With practically no fanfare whatsoever, Netflix’s “The Man From Toronto” dropped on the streaming platform with a thud. And it’s pretty obvious why. This action-driven buddy-comedy from director Patrick Hughes (“The Hitman’s Bodyguard”) is so strictly beholden to countless other movies that came before it. It has its moments, but not enough of them to make up for the overwhelming feeling that we’ve seen all of this before.

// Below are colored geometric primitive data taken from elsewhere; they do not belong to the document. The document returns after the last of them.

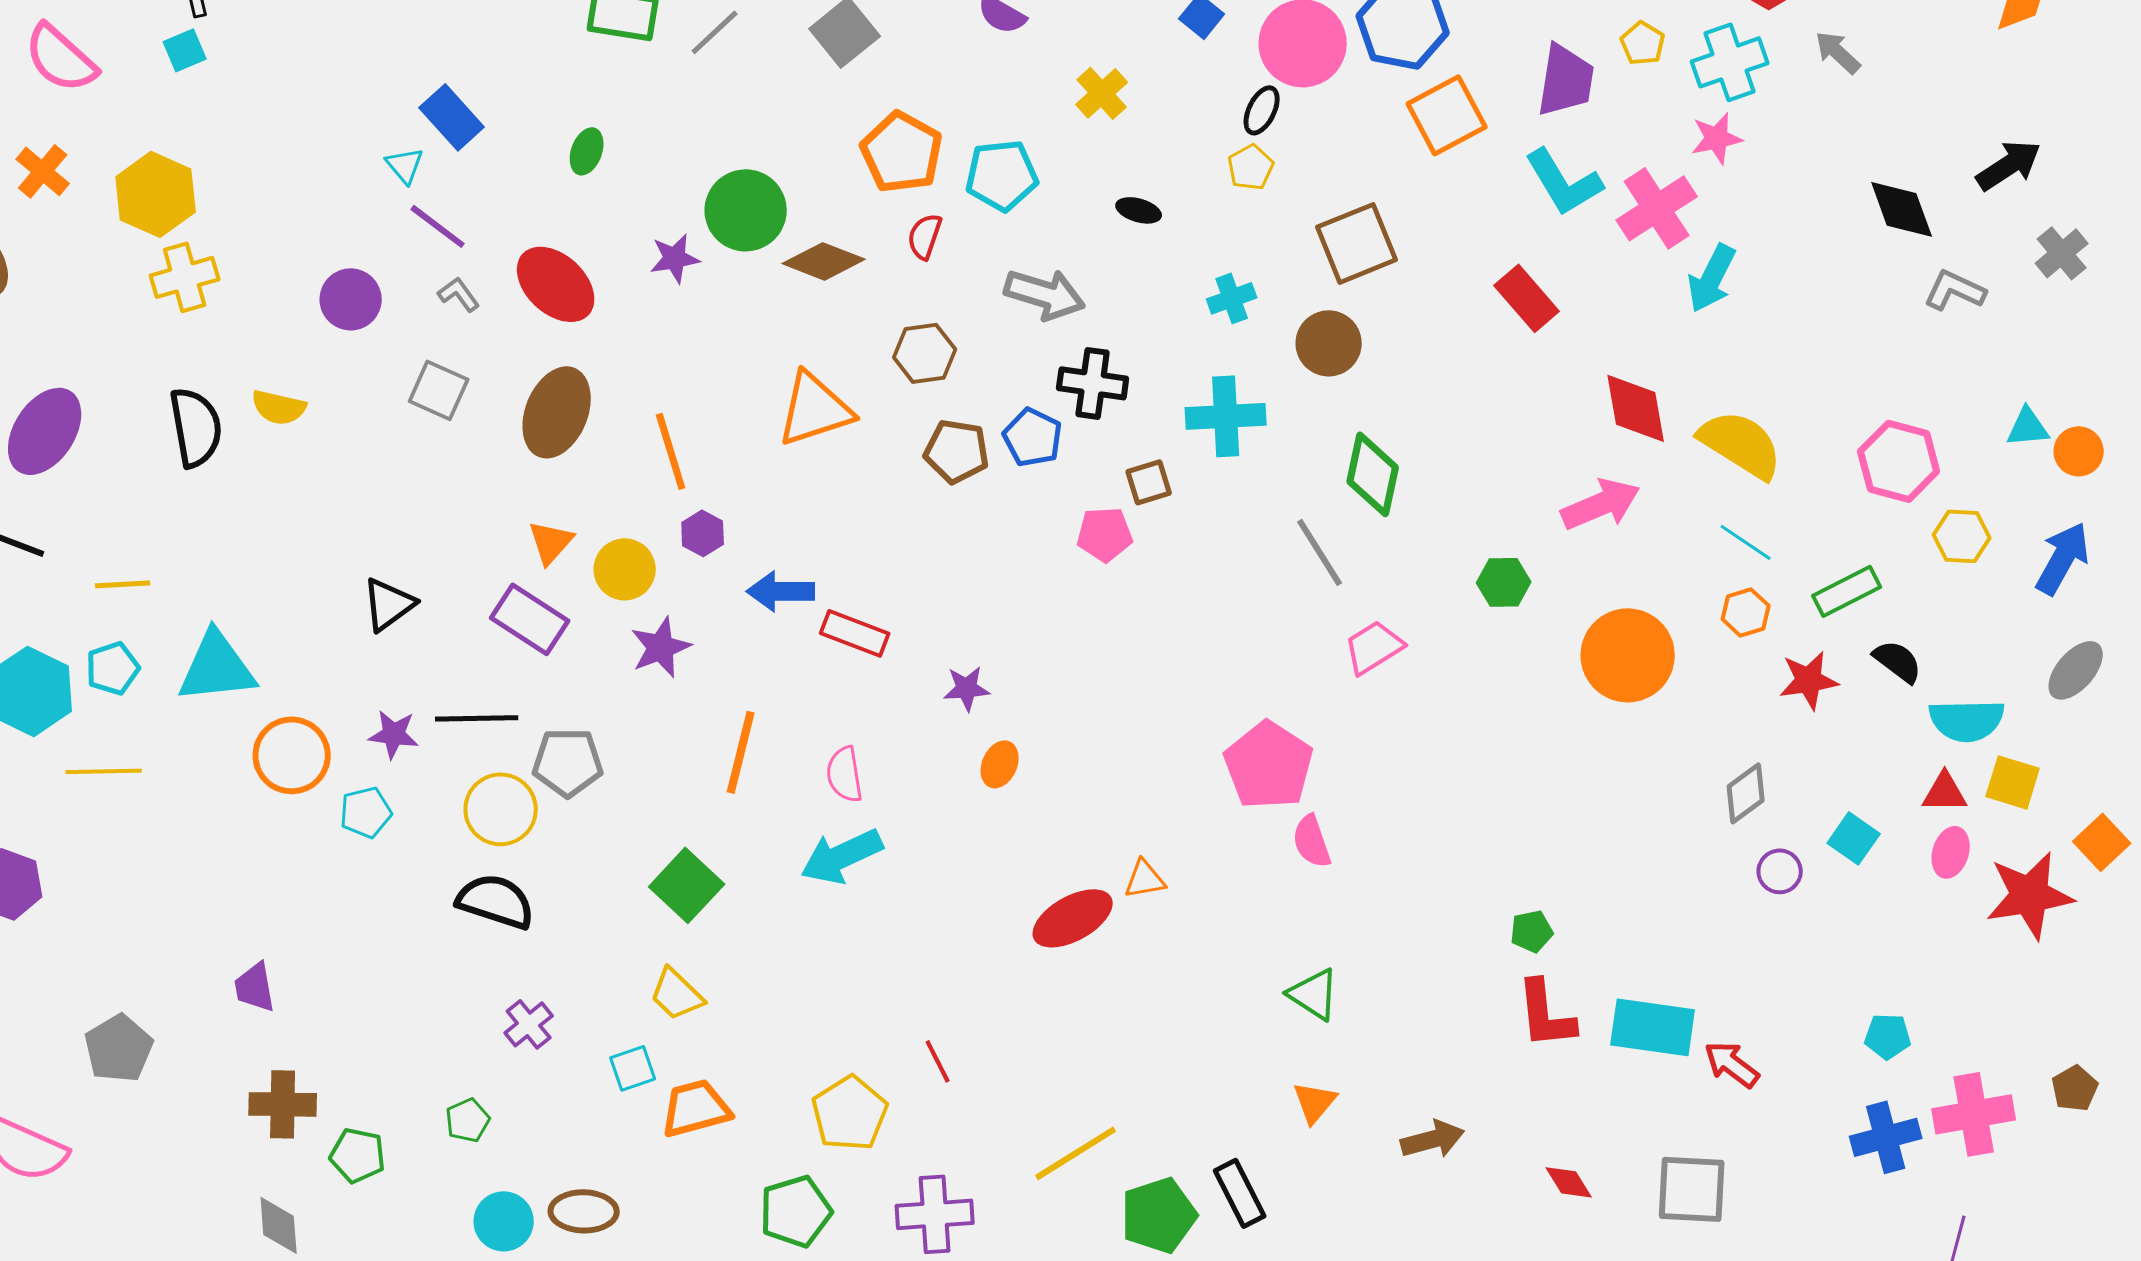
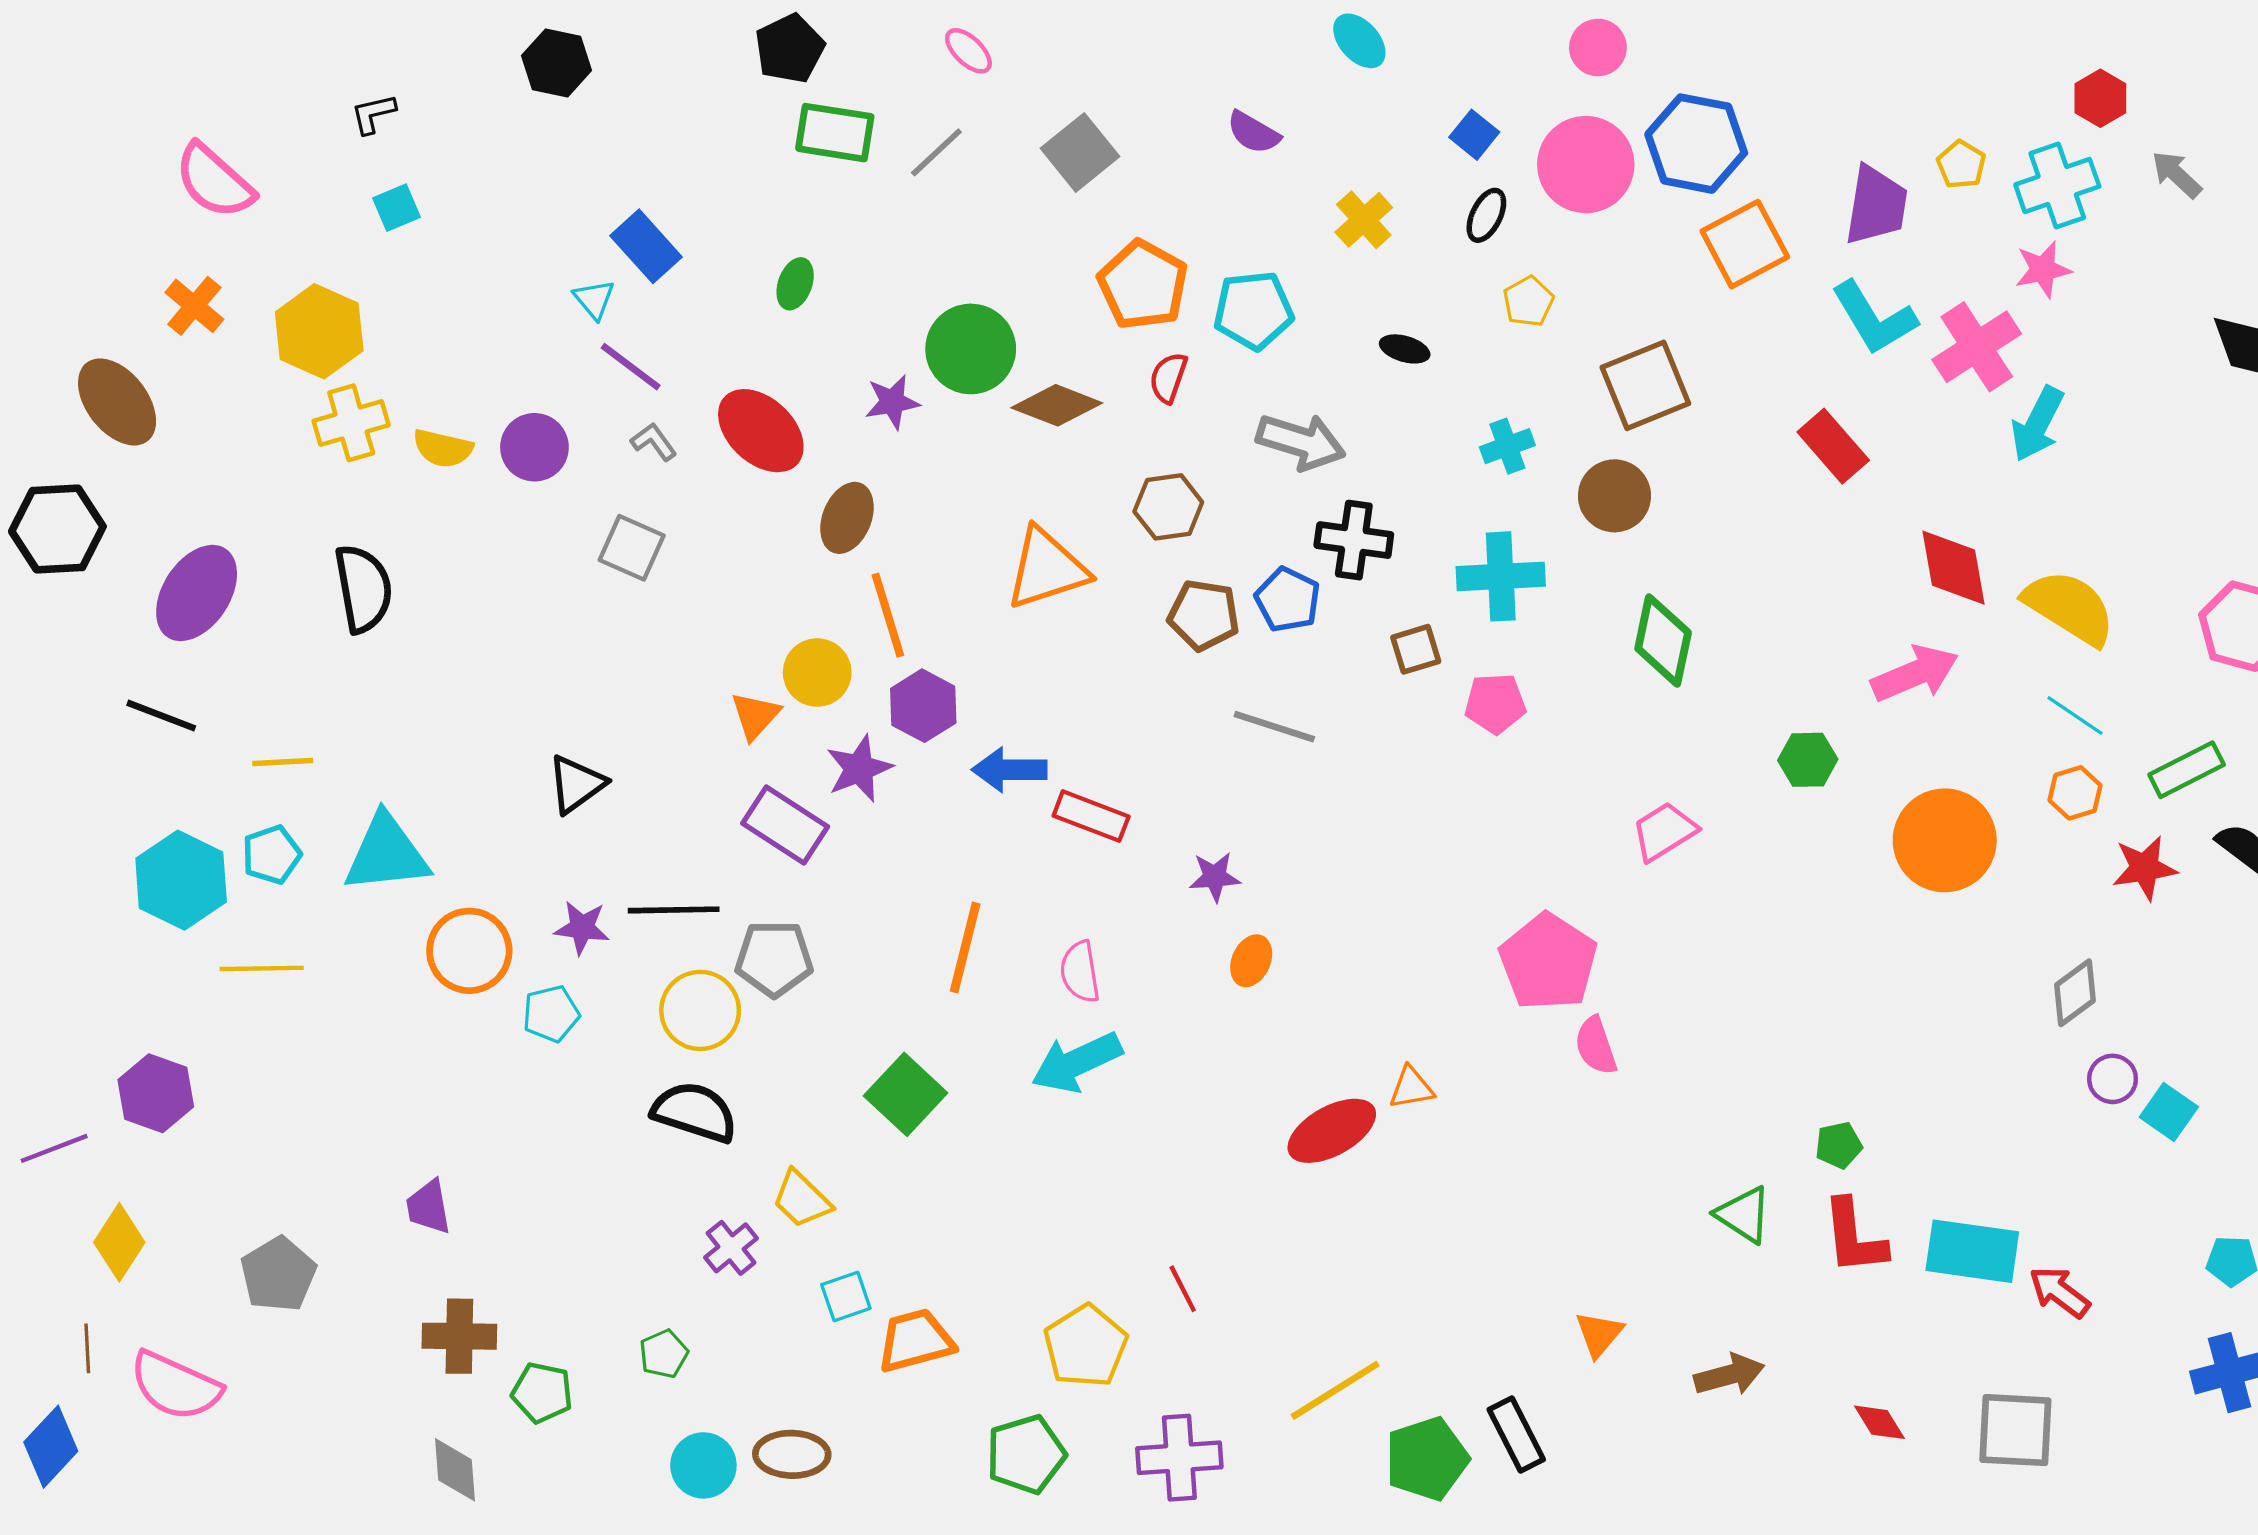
cyan square: (185, 50) -> (396, 208), moved
black ellipse: (1262, 110) -> (1486, 215), moved
yellow semicircle: (279, 407) -> (443, 448), moved
brown ellipse: (557, 412) -> (847, 518), moved, size x0.7
purple hexagon: (703, 533) -> (923, 706), size x1.4
pink pentagon: (1105, 534) -> (1495, 703), moved
gray line: (1320, 552) -> (1274, 727), moved, turned -40
yellow circle: (625, 569) -> (817, 673), moved
purple rectangle: (530, 619) -> (785, 825), moved
purple star: (661, 647) -> (859, 769), moved
cyan square: (1854, 838) -> (2169, 1112), moved
yellow trapezoid: (677, 994) -> (802, 1199), moved
green triangle: (1314, 994) -> (1744, 1215), moved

“The Man From Toronto” puts together the mismatched couple of Kevin Hart and Woody Harrelson in a movie that’s never as funny as it tries to be or as thrilling as it wants to be. It features Hart doing his usual little-man routine and Harrelson doing variations of several characters he has played in the past. As usual, Hart is skittish, shrill, and utterly reliant on a straight man for his act to work. Harrelson is a decent foil despite never being as menacing or funny as the movie needs. He looks like Christopher Lloyd‘s Judge Doom from “Who Framed Roger Rabbit” – decked in black with a round brimmed hat and dark glasses.
Hart plays Teddy Jackson, a failed inventor (sort of) and wannabe fitness instructor. He’s a guy who always has big (and often dumb) ideas but never pays attention to the details. So it’s no surprise that they inevitably fail. Yet despite his constant blunders and languid career, Teddy still has the love and support of his incredibly tolerant wife Lori (a good but woefully underused Jasmine Matthews). For her birthday, Teddy whisks her away to the resort town of Onancock, Virginia. But wouldn’t you know it, his slapdash antics makes a mess of things.
Harrelson plays a ruthless interrogator/hitman simply known as “The Man From Toronto”. He’s part of a network of assassins, each named after the different cities around the world where they’re based. He gets his jobs from a mysterious voice on his phone called The Handler (Ellen Barkin). After successfully collecting a healthy payday in Utah, TMFT gets a call from The Handler who offers him a $2 million job. It’s a two-phase extraction that (wouldn’t you know it) begins in Onancock, Virginia.
After arriving in Onancock, Terry drops Lori off at a day spa and heads to their rental cabin to meet with the owner. But, he goofs up and ends up in the wrong cabin where he is mistaken for The Man From Toronto. Meanwhile, the actual TMFT watches from a distance. From there, the FBI gets involved and force Teddy to carry on his ruse while an exiled Venezuelan Colonel (Alejandro de Hoyos) and his equally sinister wife Daniela (Lela Loren) plot to assassinate Venezuela’s president. Oh, and there’s an exploding cake.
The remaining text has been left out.